A Baracoa han llegado en los últimos días varios cargamentos de materiales de la construcción para las personas afectadas por el huracán.
Ernesto me explica que estuvo en los almacenes, vio lo que necesitaba, encontró suministros por los cuales había estado esperando hasta cinco meses pero sin el permiso no puede realizar ninguna compra. Le indicaron enfáticamente que reintegrara el cheque al banco. Si no lo hace pierde el dinero. Ernesto se toma unos minutos para tragarse las emociones, disimula la cara de descalzo ante la vidriera de una zapatería dándole otro vistazo a la nieta. Cuando vuelve me trae dos plátanos enanos de un racimo que el ciclón no dejó crecer y que él puso a madurar para ir mitigando el hambre.

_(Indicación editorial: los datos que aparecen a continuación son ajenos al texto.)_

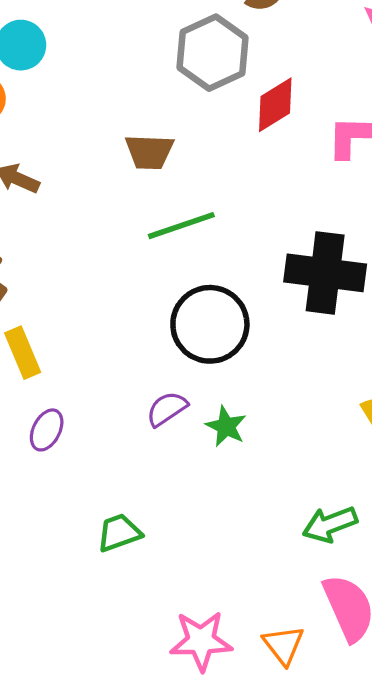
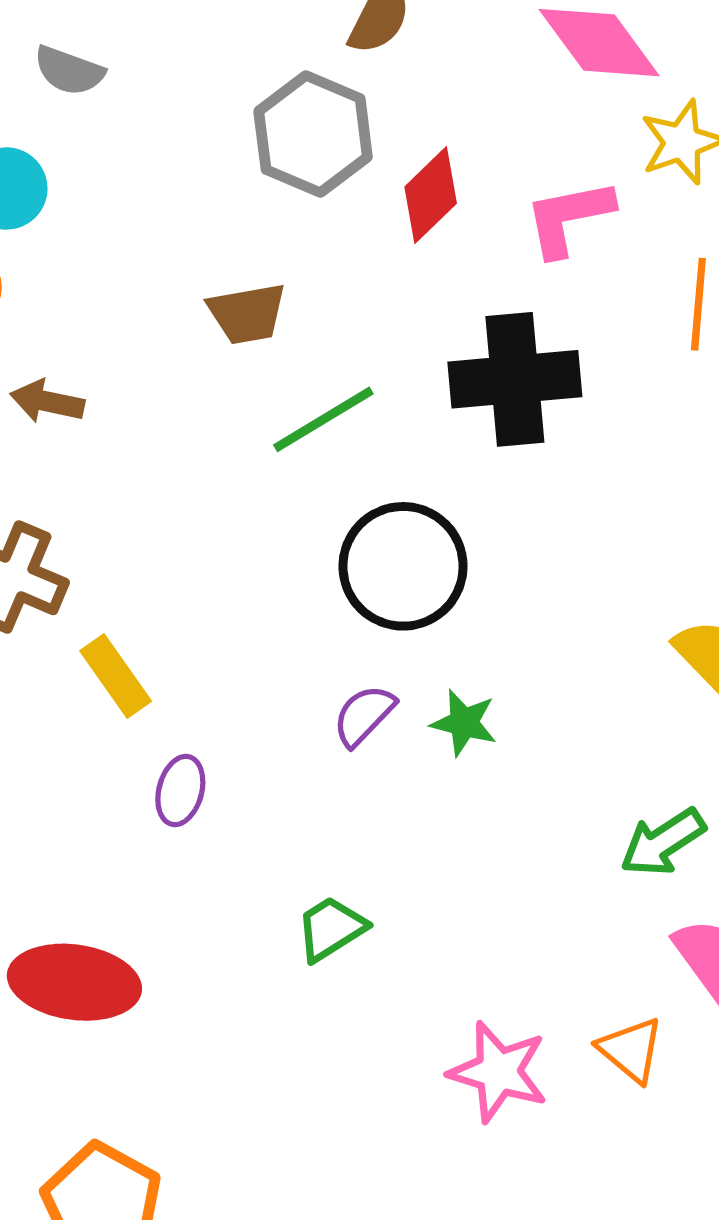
black cross: (325, 273) -> (515, 379), moved
pink star: (201, 641) -> (498, 1072), turned 30

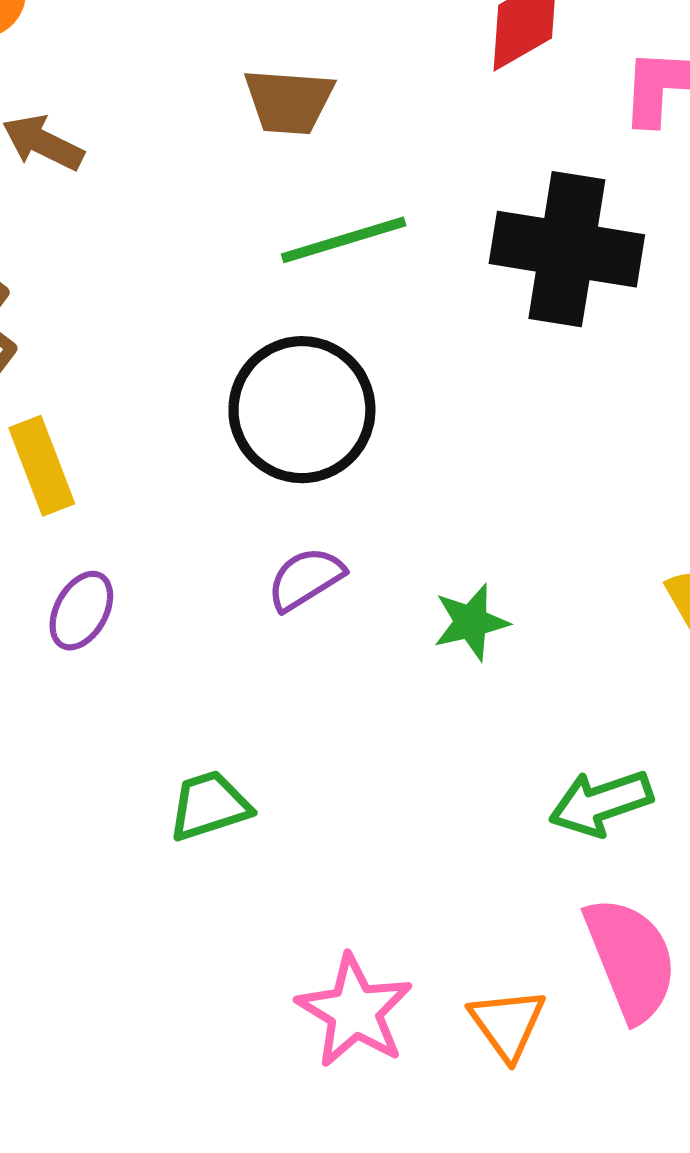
black circle: (403, 566) -> (302, 410), moved
green star: (464, 723) -> (471, 622), moved, turned 30

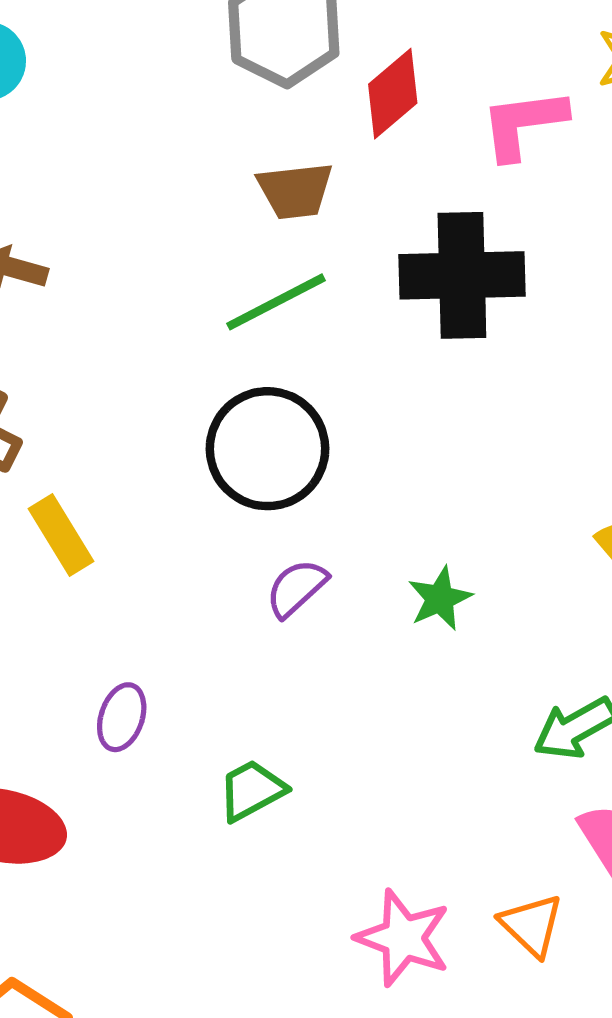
brown trapezoid: (289, 101) -> (295, 191), moved
purple ellipse: (81, 611) -> (122, 717), moved

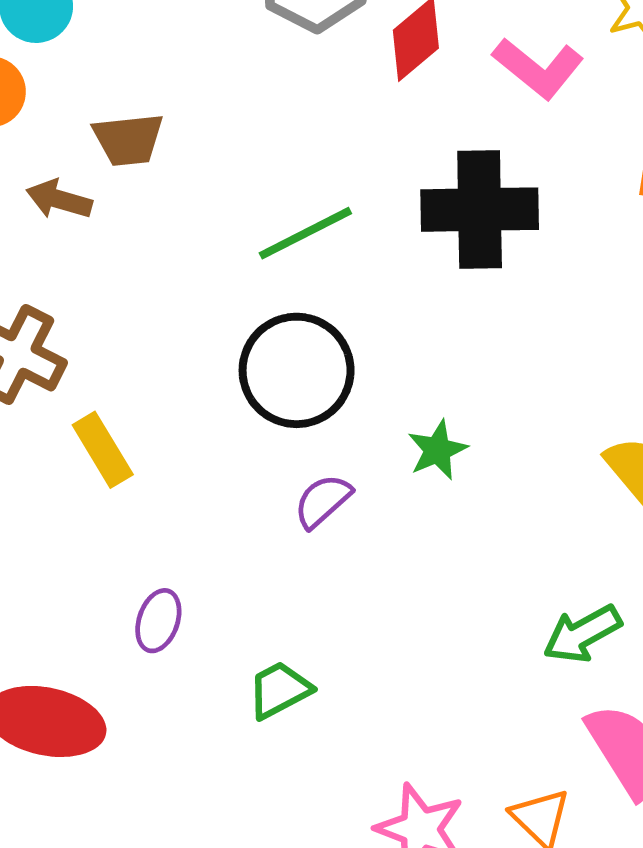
pink L-shape: (524, 124) -> (538, 68), turned -134
brown trapezoid: (295, 191) -> (128, 139), moved
green star: (440, 598) -> (437, 450), moved

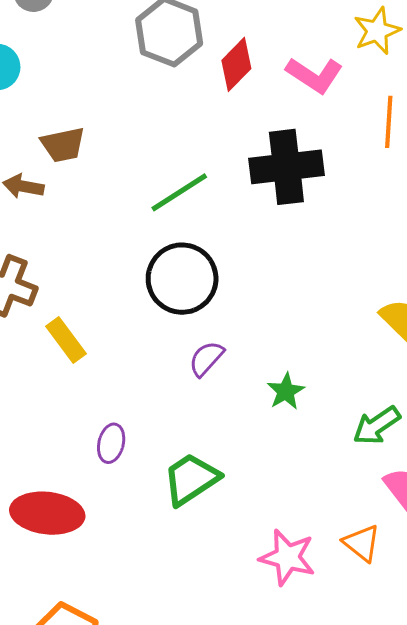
green star: (437, 450) -> (286, 391), moved
green trapezoid: (279, 690) -> (191, 479), size x1.4

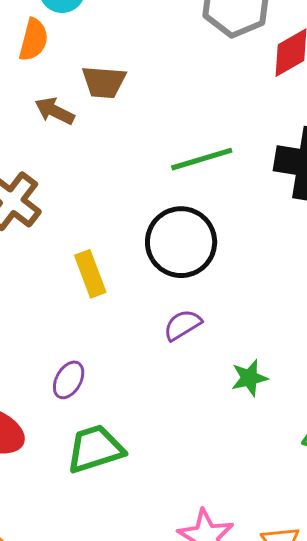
yellow rectangle: (66, 340) -> (90, 274), moved
green trapezoid: (191, 479) -> (95, 449), moved

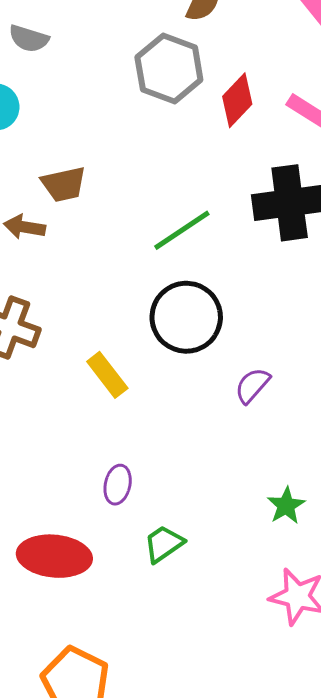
purple semicircle: (183, 325) -> (252, 385), moved
green star: (249, 378) -> (286, 506), moved
green trapezoid: (95, 449) -> (164, 544), size x0.7

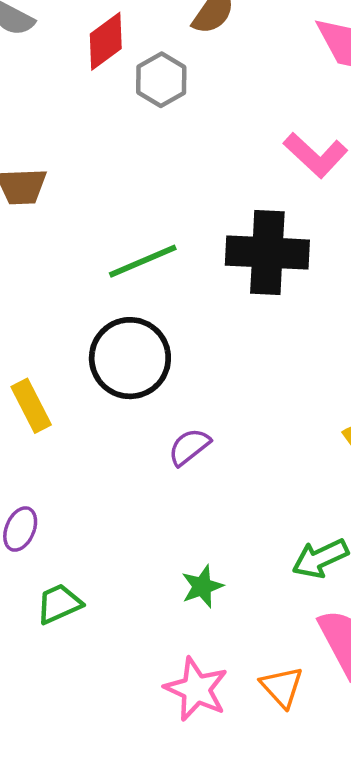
gray hexagon: (169, 68) -> (161, 80), size x0.7
red diamond: (237, 100) -> (106, 41), moved

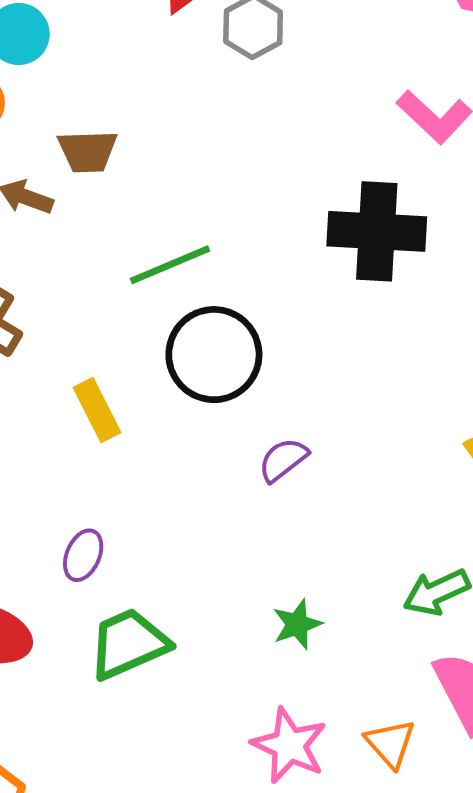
green line: (143, 261) -> (170, 265), moved
green trapezoid: (59, 604) -> (128, 644), size x1.5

—Usted perdone la mala palabra pero yo, como aquel quien dice, soy un desamparado. Trabajé casi toda mi vida como panadero y así sin más, hace cinco años me dejaron disponible a causa de mi problema de artrosis generalizada. Nosotros estamos pasando tal crisis que no me alcanza para comprar algo de lo que viene a la bodega. Es duro estar sin dinero para moverse. Para ir a la ciudad a ver los asuntos de la casa tengo que pedir diez pesos cubanos prestados.
Me repite varias veces que se siente desorientado, que no sabe a dónde ir, ni a quién ver. Me mira y me pregunta:
—¿Qué debo hacer?
No sé la respuesta y me avergüenzo, porque siento que no le soy de mucha ayuda. Intento apagar la grabadora. Él se da cuenta y me dice:
—Tú no te preocupes. Necesito desahogarme.
En el terreno donde algún día estará la casa, Marelis, la esposa de Ernesto, ha improvisado un fogón de leña. Hay muchos árboles caídos. Prepara un ajiaco y me comenta que mientras estaba en el centro de evacuación y durante el paso de la tormenta solo temía que le robaran los materiales. En la madrugada del día después, cuando salió de la iglesia donde estaba para ver su rancho, ya había extraños alrededor de la casita. Marelis, entonces, decidió quedarse.
—Estamos los dos durmiendo en una cama pequeñita en la que apenas cabemos –dice ella entre nubes de humo–. Estamos apilados ahí y él de cuando en cuando se queja del dolor en la columna.
Después de media hora de plática a Ernesto le vuelven los deseos de llorar: está mirando lo que Matthew le dejó de la casa. Le pide a su mujer el portafolio porque va a salir para la ciudad, para Baracoa, a tratar de resolver su problema. Por un breve instante olvida que me está dando una entrevista y prolonga el silencio, viaja lejos. Cuando regresa, insiste en disculparse, como si esa elipsis fuese un agravio.
Como si el agraviado, en esta historia, no fuese él.